::: Source data :::
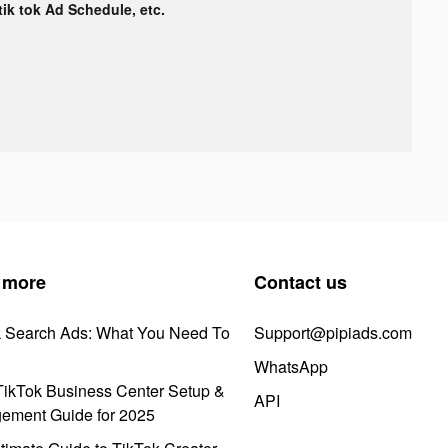
 tik tok Ad Schedule, etc.
 more
Contact us
k Search Ads: What You Need To
Support@pipiads.com
WhatsApp
ikTok Business Center Setup &
API
ement Guide for 2025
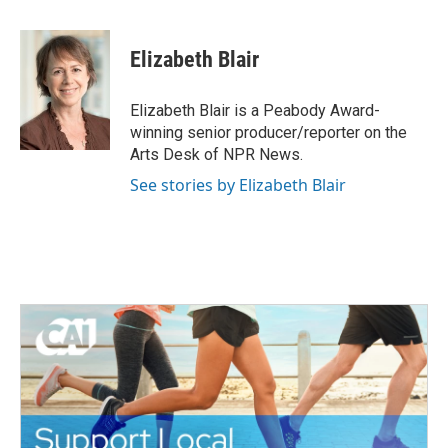
a
w
i
m
c
i
n
a
e
t
k
i
Elizabeth Blair
b
t
e
l
o
e
d
o
r
I
Elizabeth Blair is a Peabody Award-
k
n
winning senior producer/reporter on the
Arts Desk of NPR News.
See stories by Elizabeth Blair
:::
**Your instructions**
Output every record above verbatim, excluding images.

**Your solution**
 tik tok Ad Schedule, etc.
 more
Contact us
k Search Ads: What You Need To
Support@pipiads.com
WhatsApp
ikTok Business Center Setup &
API
ement Guide for 2025
a
w
i
m
c
i
n
a
e
t
k
i
Elizabeth Blair
b
t
e
l
o
e
d
o
r
I
Elizabeth Blair is a Peabody Award-
k
n
winning senior producer/reporter on the
Arts Desk of NPR News.
See stories by Elizabeth Blair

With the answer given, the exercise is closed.